La solidarité, ça existe aussi dans l’univers des produits financiers
Lorsqu’on pense à l’industrie des services financiers, on imagine spontanément un monde où s’imposent les lois de « chacun pour soi » et d’« au plus fort la poche ». Pourtant, on retrouve le principe du « tous pour un » dans de nombreux produits financiers.
Oui, de la solidarité, les amis ! On aime ça, mais jusqu’à un certain point. Faisons le tour, puis voyons où ça accroche.
LA SOLIDARITÉ DANS L’ASSURANCE
C’est le principe même de l’assurance de dommage. Prenez seulement votre habitation. Après un incendie, le coût de reconstruction et des pertes matérielles sont défrayés par les autres assurés.
Les assurances vie temporaires reposent sur la même logique. Les primes amassées auprès de l’ensemble des clients servent à dédommager les malheureux.
Ce qu’il y a de particulier avec l’assurance, c’est que la vaste majorité des assurés versent des primes toute leur vie sans subir le moindre sinistre. On paye sans rien recevoir en retour, sinon la tranquillité d’esprit, et on ne trouve pas matière à chialer.
MISE EN COMMUN DES RÉGIMES DE RETRAITE
La formule de mise en commun s’applique aussi dans les régimes de retraite, sauf que tout le monde récupère au moins une partie de ses billes. Avec le Régime de rentes du Québec (RRQ), par exemple, chacun des participants touchera quelque chose, du moins ses proches en cas de décès prématuré, mais rien ne garantit qu’on récupérera tout ce qu’on y a investi.
La beauté d’un tel régime, c’est qu’il continue de payer aussi longtemps que vivra le rentier. C’est possible grâce au transfert de ceux qui décèdent prématurément vers ceux qui survivent très vieux.
Au départ, tout le monde a la certitude de recevoir une rente pour la vie, mais personne ne sait qui en profitera le plus longtemps. C’est le principe du jeu, et les perdants n’ont jamais l’occasion de ruminer la défaite.
Les régimes de retraite à prestations déterminées (les fonds de pension d’employeur) sont aussi basés sur une mécanique qui profite aux participants qui se rendent à un âge avancé.

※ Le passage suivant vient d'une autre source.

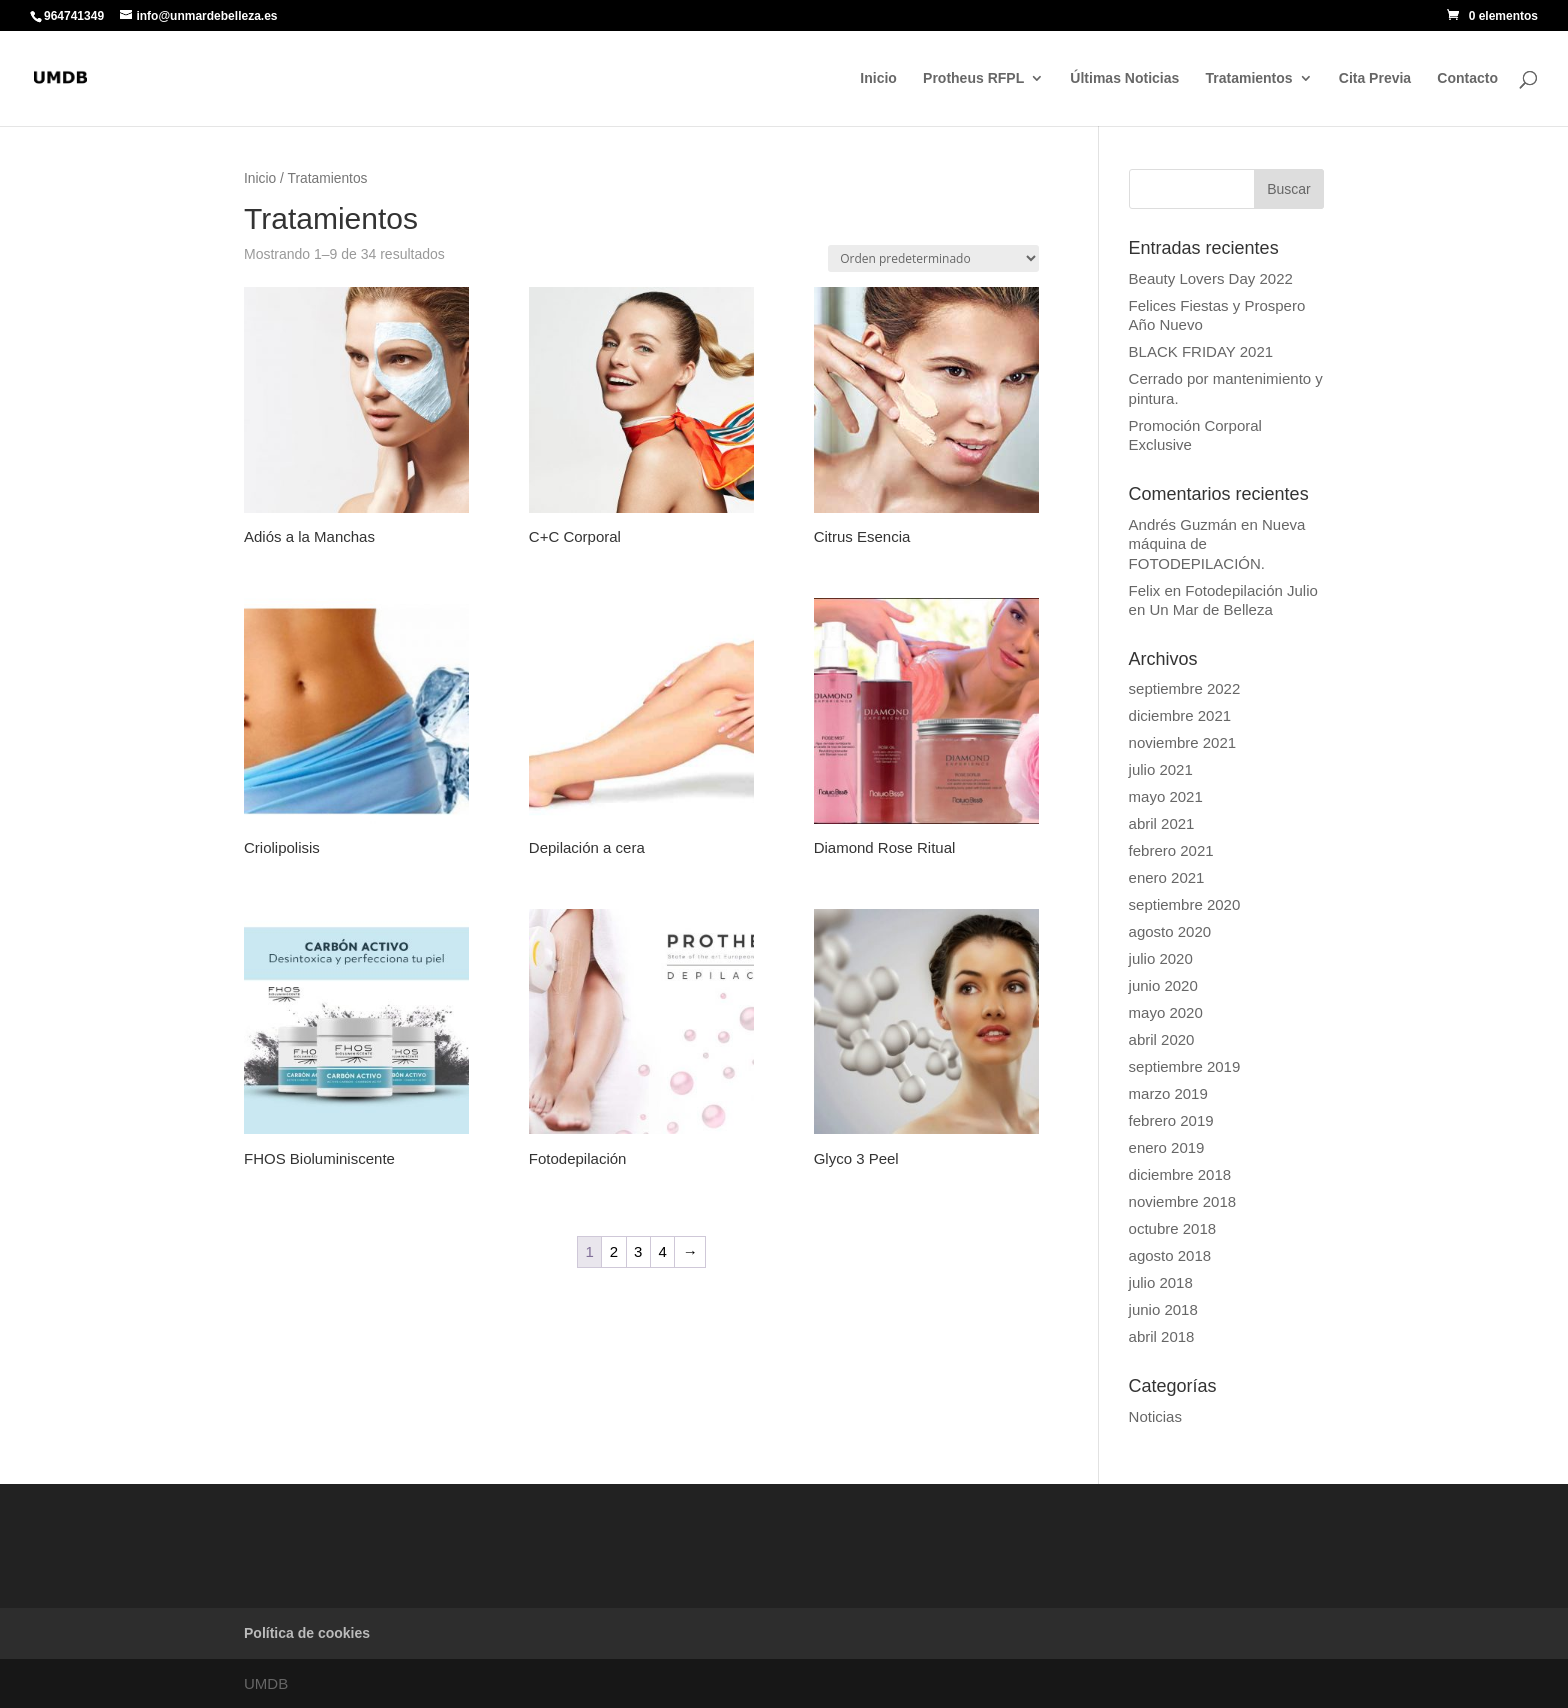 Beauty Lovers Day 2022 (1211, 278)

Comme avec le RRQ, ces régimes sont alimentés par les participants et leur employeur qui cotisent à chaque paie, aussi longtemps que l’employé reste au service de l’organisation. Ces régimes proposent de nombreuses options, comme des garanties de paiement minimum ou le transfert de la rente au conjoint en cas de décès prématuré. En principe, le montant de la rente diminue si on se prévaut de ces options.
Il y a aussi un autre choix : retirer ses fonds d’un coup pour le gérer soimême.
LA RENTE VIAGÈRE QUI FAIT DÉCHANTER
Voilà qui m’amène aux rentes viagères vendues par les assureurs, un produit qui n’est pas des plus populaire. L’actuaire et planificateur financier Daniel Laverdière s’en désole. Il ne recommanderait pas à tout le monde l’achat d’une telle rente, mais trop d’épargnants qui devraient la considérer l’ignorent totalement.
Elle fonctionne selon le même principe de la mise en commun, seulement ici, au lieu de l’acheter progressivement par des cotisations réparties sur toute la vie active, on l’acquiert d’un coup.
« Il y a certainement un facteur psychologique en jeu. Pourquoi les participants à un régime de retraite à prestations déterminées optent-ils en grande majorité pour la rente, alors qu’avec les produits des assureurs, les épargnants hésitent à mettre leur argent dans un pool en échange d’une rente à vie ? », se demande le directeur du centre d’expertise de Banque Nationale Gestion privée 1859.
La rente annuelle semble modeste en comparaison de l’investissement initial, et il faut un certain nombre d’années avant d’entrer dans son argent et de récolter les fruits.
Et les gens ont peur de mourir avant d’atteindre ce point de bascule.
Comme s’il y avait une limite à la solidarité.